Antonio Caruso, der Ich-Erzähler, ist ein bemerkenswerter Charakter. Einerseits ist er ein sympathischer Kerl, klug, nachdenklich, verständnisvoll, sensibel, empathisch, gottgläubig, geschickt im Umgang mit Worten und Menschen. Sehr anschaulich und anrührend schildert er, wie die Abläufe, Regeln und Hierarchien im Gefängnis das Leben der Insassen verändern, zum Beispiel das ewige Warten, bis man die Erlaubnis für den Toilettengang, das Duschen, einen Lehrgang erhält, während sich die allnächtlichen Alpträume aus der Vergangenheit von alleine einstellen. Einige Mitgefangene werden Vertraute, und selbst der eine oder andere Aufseher schätzt seine Verlässlichkeit. In Padre Vincenzo, dem Gefängnisgeistlichen, dessen packende Versionen biblischer Texte ihn tief prägen, findet er einen wahren Freund, an den er sich auch in seiner wiedergewonnenen Freiheit wenden wird. Die stärkste Kraft, die Antonio in ein neues, geordnetes Leben treibt, ist die Liebe zu seiner taubstummen Frau Maria Luce und seinem Töchterchen Rachelina, das kurz nach seiner Verhaftung geboren wurde. Die eigene Selbstreflexion, die Fähigkeit, seine Lage zu relativieren, und Padre Vincenzos Impulse führen Antonio nach seiner Entlassung auf einen Pfad, der uns Zuversicht gibt, dass er es schafft, sich aus den vielen Miseren und Schicksalsschlägen, die er verkraften musste, zu einer besseren Zukunft durchzukämpfen und seine Träume zu realisieren.

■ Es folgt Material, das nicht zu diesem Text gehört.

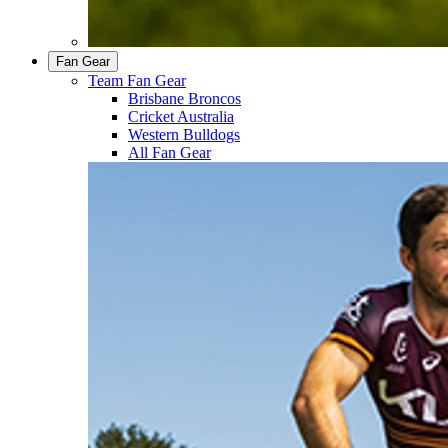
Fan Gear
Team Fan Gear
Brisbane Broncos
Cricket Australia
Western Bulldogs
All Fan Gear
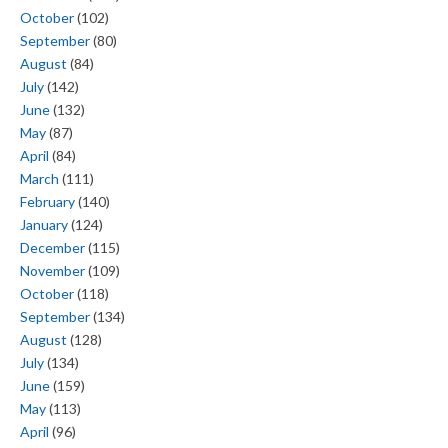
October
(102)
September
(80)
August
(84)
July
(142)
June
(132)
May
(87)
April
(84)
March
(111)
February
(140)
January
(124)
December
(115)
November
(109)
October
(118)
September
(134)
August
(128)
July
(134)
June
(159)
May
(113)
April
(96)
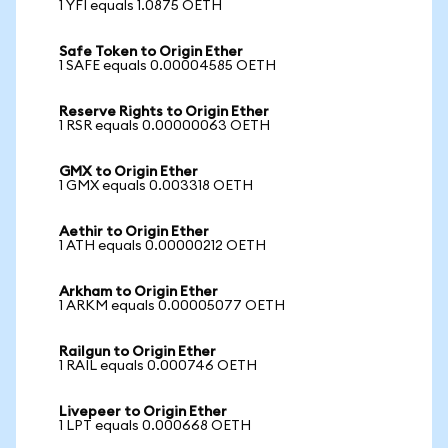
1 YFI equals 1.0875 OETH
Safe Token to Origin Ether
1 SAFE equals 0.00004585 OETH
Reserve Rights to Origin Ether
1 RSR equals 0.00000063 OETH
GMX to Origin Ether
1 GMX equals 0.003318 OETH
Aethir to Origin Ether
1 ATH equals 0.00000212 OETH
Arkham to Origin Ether
1 ARKM equals 0.00005077 OETH
Railgun to Origin Ether
1 RAIL equals 0.000746 OETH
Livepeer to Origin Ether
1 LPT equals 0.000668 OETH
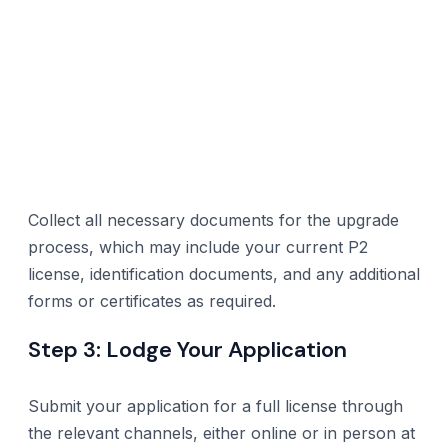
Collect all necessary documents for the upgrade
process, which may include your current P2
license, identification documents, and any additional
forms or certificates as required.
Step 3: Lodge Your Application
Submit your application for a full license through
the relevant channels, either online or in person at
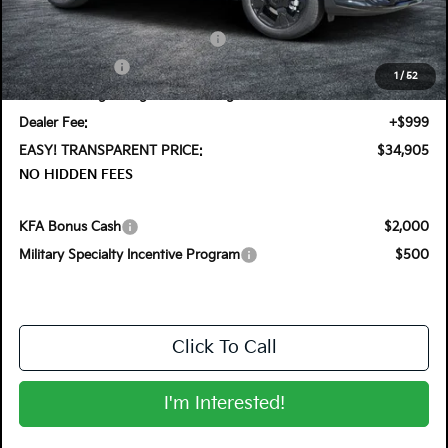
DYER! DISCOUNT:
-$1,100
KFA Retail Balloon Bonus Cash
-$1,300
Customer Cash
-$750
1
/
52
Electronic Tag & Registration Filing Fee:
+$396
Dealer Fee:
+$999
EASY! TRANSPARENT PRICE:
$34,905
NO HIDDEN FEES
KFA Bonus Cash
$2,000
Military Specialty Incentive Program
$500
Click To Call
I'm Interested!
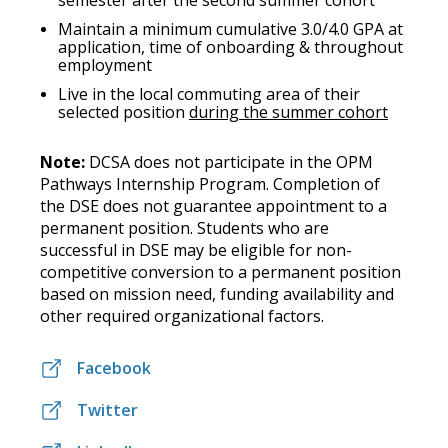
semester after the second summer cohort
Maintain a minimum cumulative 3.0/4.0 GPA at
application, time of onboarding & throughout
employment
Live in the local commuting area of their
selected position
during the summer cohort
Note:
DCSA does not participate in the OPM
Pathways Internship Program. Completion of
the DSE does not guarantee appointment to a
permanent position. Students who are
successful in DSE may be eligible for non-
competitive conversion to a permanent position
based on mission need, funding availability and
other required organizational factors.
Facebook
Twitter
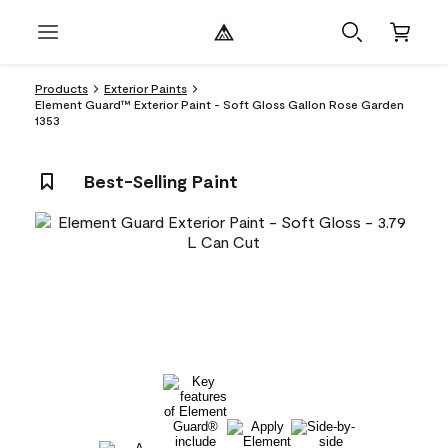
Products
Exterior Paints
Element Guard™ Exterior Paint - Soft Gloss Gallon Rose Garden
1353
Best-Selling Paint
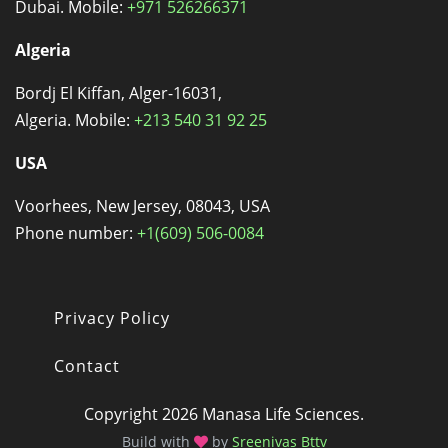
Dubai. Mobile:
+971 526266371
Algeria
Bordj El Kiffan, Alger-16031,
Algeria. Mobile:
+213 540 31 92 25
USA
Voorhees, New Jersey, 08043, USA
Phone number:
+1(609) 506-0084
Privacy Policy
Footer
Contact
Copyright 2026 Manasa Life Sciences.
Build with
by
Sreenivas Bttv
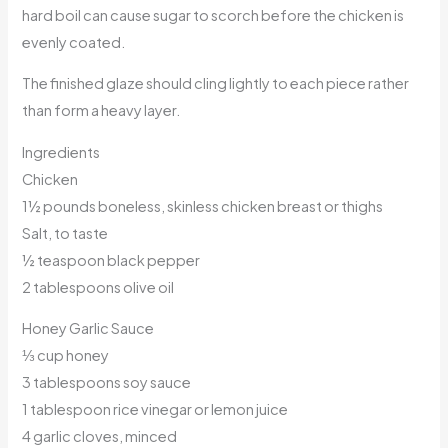
hard boil can cause sugar to scorch before the chicken is
evenly coated.
The finished glaze should cling lightly to each piece rather
than form a heavy layer.
Ingredients
Chicken
1½ pounds boneless, skinless chicken breast or thighs
Salt, to taste
½ teaspoon black pepper
2 tablespoons olive oil
Honey Garlic Sauce
⅓ cup honey
3 tablespoons soy sauce
1 tablespoon rice vinegar or lemon juice
4 garlic cloves, minced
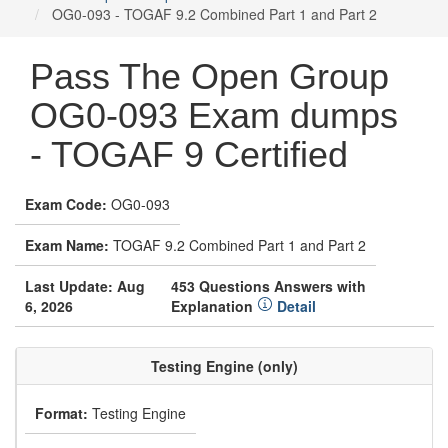
OG0-093 - TOGAF 9.2 Combined Part 1 and Part 2
Pass The Open Group
OG0-093 Exam dumps
- TOGAF 9 Certified
Exam Code:
OG0-093
Exam Name:
TOGAF 9.2 Combined Part 1 and Part 2
Last Update: Aug
453 Questions Answers with
6, 2026
Explanation
Detail
Testing Engine (only)
Format:
Testing Engine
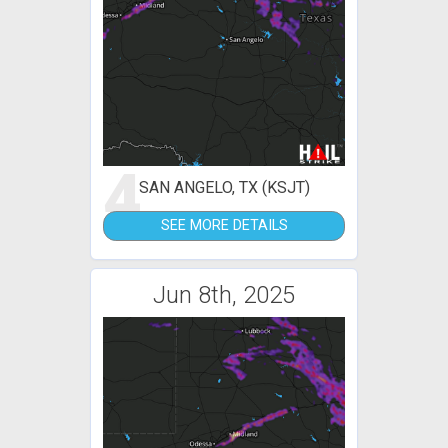
4
SAN ANGELO, TX (KSJT)
SEE MORE DETAILS
Jun 8th, 2025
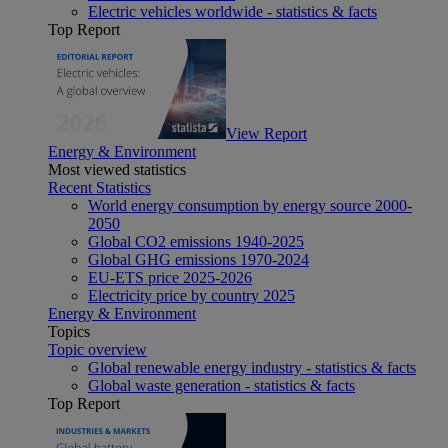
Electric vehicles worldwide - statistics & facts
Top Report
View Report
Energy & Environment
Most viewed statistics
Recent Statistics
World energy consumption by energy source 2000-
2050
Global CO2 emissions 1940-2025
Global GHG emissions 1970-2024
EU-ETS price 2025-2026
Electricity price by country 2025
Energy & Environment
Topics
Topic overview
Global renewable energy industry - statistics & facts
Global waste generation - statistics & facts
Top Report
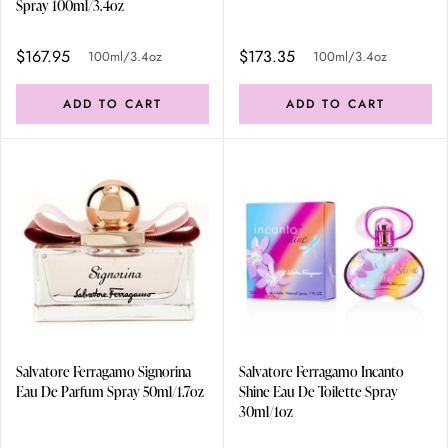
Spray 100ml/3.4oz
$167.95
$173.35
100ml/3.4oz
100ml/3.4oz
ADD TO CART
ADD TO CART
Salvatore Ferragamo Signorina
Salvatore Ferragamo Incanto
Eau De Parfum Spray 50ml/1.7oz
Shine Eau De Toilette Spray
30ml/1oz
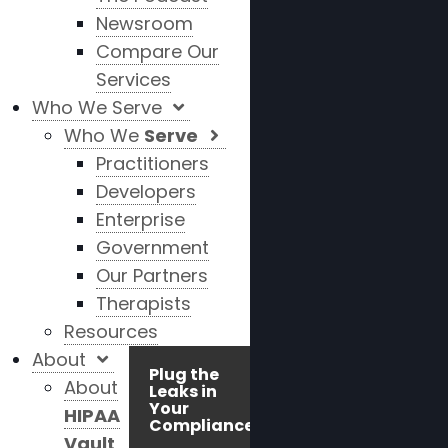
Newsroom
Compare Our
Services
Who We Serve
Who We
Serve
Practitioners
Developers
Enterprise
Government
Our Partners
Therapists
Resources
About
Plug the
About
Leaks in
Your
HIPAA
Compliance!
Vault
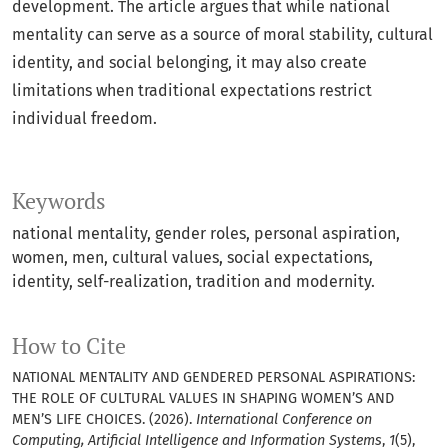
development. The article argues that while national
mentality can serve as a source of moral stability, cultural
identity, and social belonging, it may also create
limitations when traditional expectations restrict
individual freedom.
Keywords
national mentality, gender roles, personal aspiration,
women, men, cultural values, social expectations,
identity, self-realization, tradition and modernity.
How to Cite
NATIONAL MENTALITY AND GENDERED PERSONAL ASPIRATIONS:
THE ROLE OF CULTURAL VALUES IN SHAPING WOMEN’S AND
MEN’S LIFE CHOICES. (2026).
International Conference on
Computing, Artificial Intelligence and Information Systems
,
1
(5),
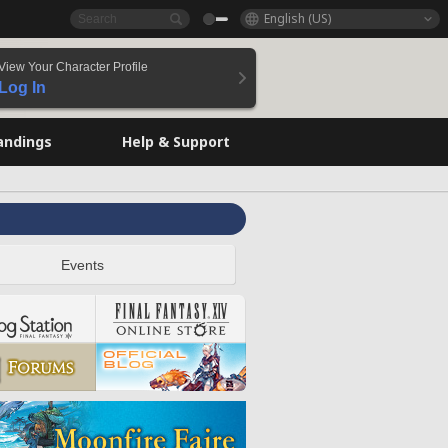
English (US)
View Your Character Profile
Log In
andings
Help & Support
Events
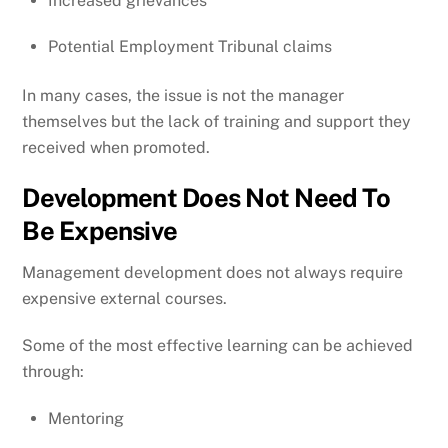
Increased grievances
Potential Employment Tribunal claims
In many cases, the issue is not the manager
themselves but the lack of training and support they
received when promoted.
Development Does Not Need To
Be Expensive
Management development does not always require
expensive external courses.
Some of the most effective learning can be achieved
through:
Mentoring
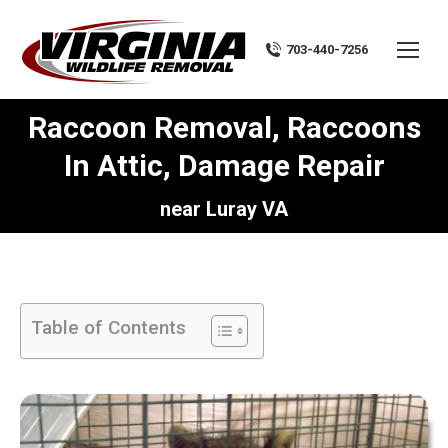
703-440-7256
Raccoon Removal, Raccoons
In Attic, Damage Repair
You are here:
near Luray VA
Table of Contents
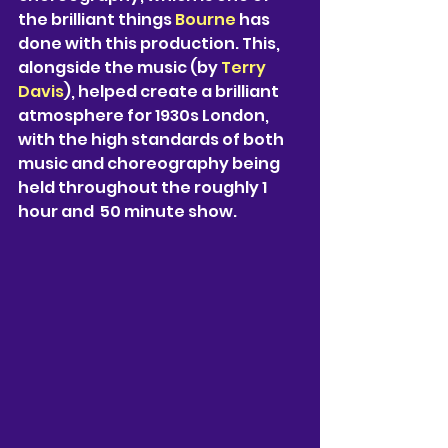
the brilliant things 
Bourne 
has 
done with this production. This, 
alongside the music (by 
Terry 
Davis
), helped create a brilliant 
atmosphere for 1930s London, 
with the high standards of both 
music and choreography being 
held throughout the roughly 1 
hour and  50 minute show.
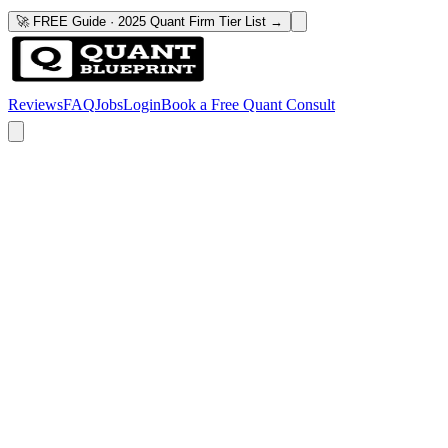
🚀 FREE Guide · 2025 Quant Firm Tier List →
Reviews
FAQ
Jobs
Login
Book a Free Quant Consult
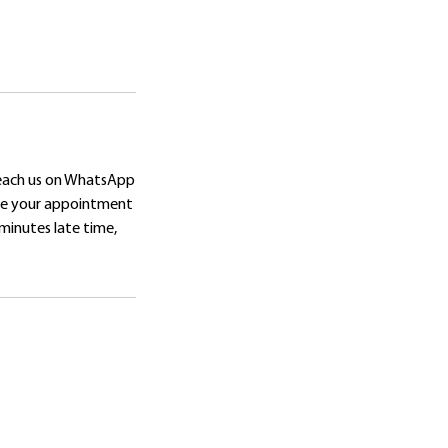
reach us on WhatsApp
ore your appointment
 minutes late time,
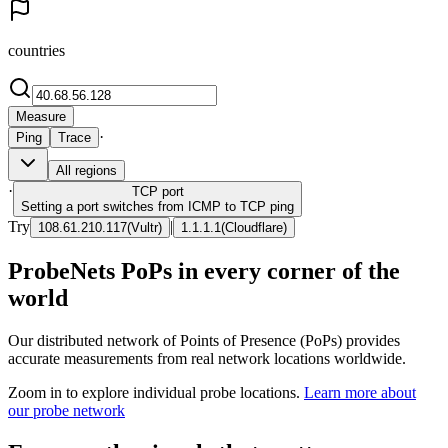
countries
Measure
·
Ping
Trace
All regions
·
TCP
port
Setting a port switches from ICMP to TCP ping
Try
|
108.61.210.117
(
Vultr
)
1.1.1.1
(
Cloudflare
)
ProbeNets PoPs in every corner of the
world
Our distributed network of Points of Presence (PoPs) provides
accurate measurements from real network locations worldwide.
Zoom in to explore individual probe locations.
Learn more about
our probe network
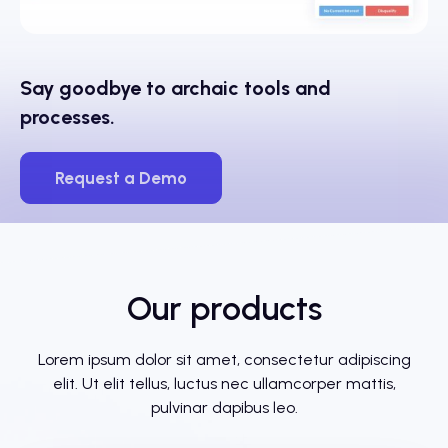
Say goodbye to archaic tools and
processes.
Request a Demo
Our products
Lorem ipsum dolor sit amet, consectetur adipiscing
elit. Ut elit tellus, luctus nec ullamcorper mattis,
pulvinar dapibus leo.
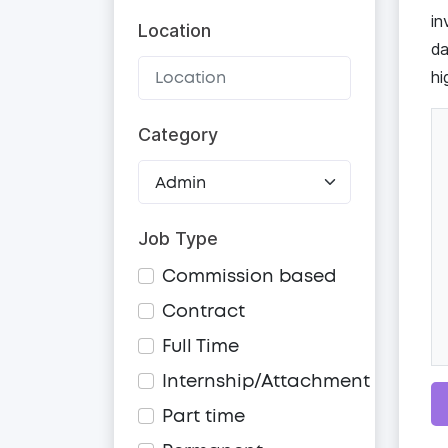
in
Location
da
hi
Category
Job Type
Commission based
Contract
Full Time
Internship/Attachment
Part time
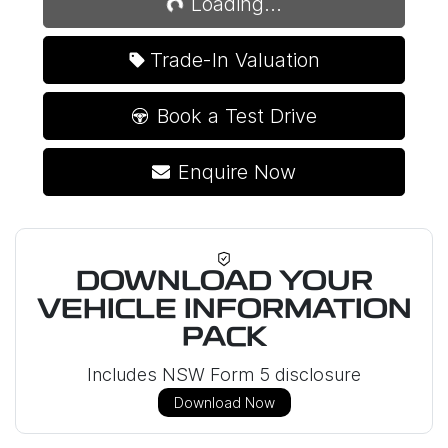
Loading...
Trade-In Valuation
Book a Test Drive
Enquire Now
DOWNLOAD YOUR
VEHICLE INFORMATION
PACK
Includes NSW Form 5 disclosure
Download Now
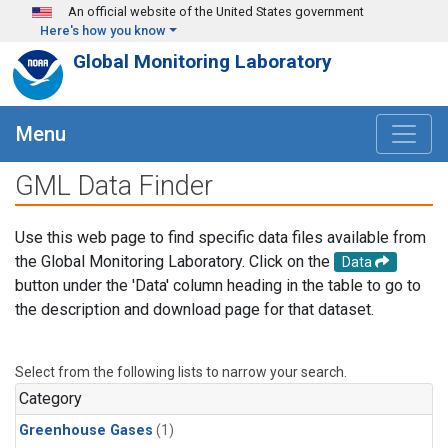
Skip to main content
An official website of the United States government
Here's how you know
Global Monitoring Laboratory
Menu
GML Data Finder
Use this web page to find specific data files available from
the Global Monitoring Laboratory. Click on the
Data
button under the 'Data' column heading in the table to go to
the description and download page for that dataset.
Select from the following lists to narrow your search.
Category
Greenhouse Gases
(1)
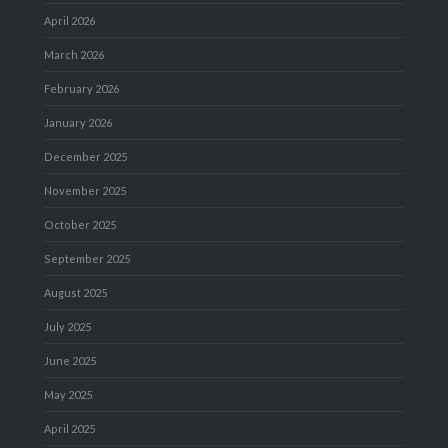
April 2026
March 2026
February 2026
January 2026
December 2025
November 2025
October 2025
September 2025
August 2025
July 2025
June 2025
May 2025
April 2025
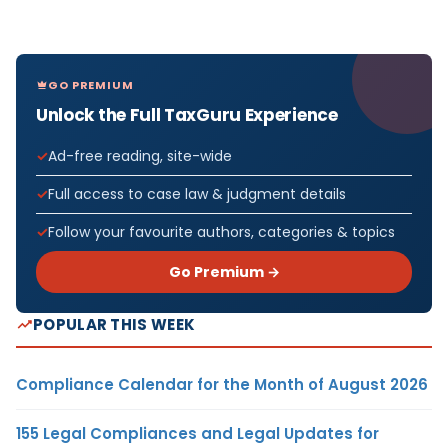
GO PREMIUM
Unlock the Full TaxGuru Experience
Ad-free reading, site-wide
Full access to case law & judgment details
Follow your favourite authors, categories & topics
Go Premium →
POPULAR THIS WEEK
Compliance Calendar for the Month of August 2026
155 Legal Compliances and Legal Updates for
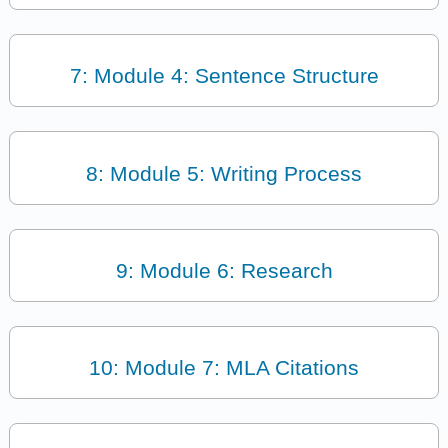
7: Module 4: Sentence Structure
8: Module 5: Writing Process
9: Module 6: Research
10: Module 7: MLA Citations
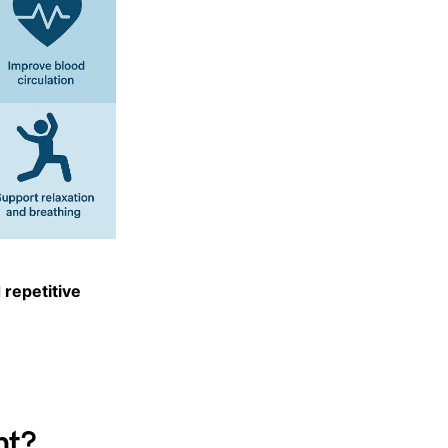
 repetitive
nt?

Andererseits gefährden dunkle Züge in seinem Wesen seine Erfolgschancen. Dass er naiv, verführbar und gewalttätig sein kann, trat in seiner Jugend deutlich genug zutage. Seit sie elf Jahre alt waren, hielten seine Kumpel »Polpetta«, »Tyson« und er zusammen wie Pech und Schwefel. Alle drei gingen einfachen Arbeiten nach, aber ihr jugendliches Temperament verlangte Abenteuer. Sie prügelten sich bei Fußballspielen, vertickerten Drogen, schlugen sich als Kleinkriminelle durch. Mit dem Kauf von Pistolen fielen alle Schranken. »Tenevamo la rabbia in corpo«, »eravamo immortali. E ci mangiavamo la vita a morsi, più in fretta che ci riusciva«. Der Preis, den sie bezahlen müssen, ist hoch: Tyson wird von Rivalen erschossen, Antonio muss ins Gefängnis.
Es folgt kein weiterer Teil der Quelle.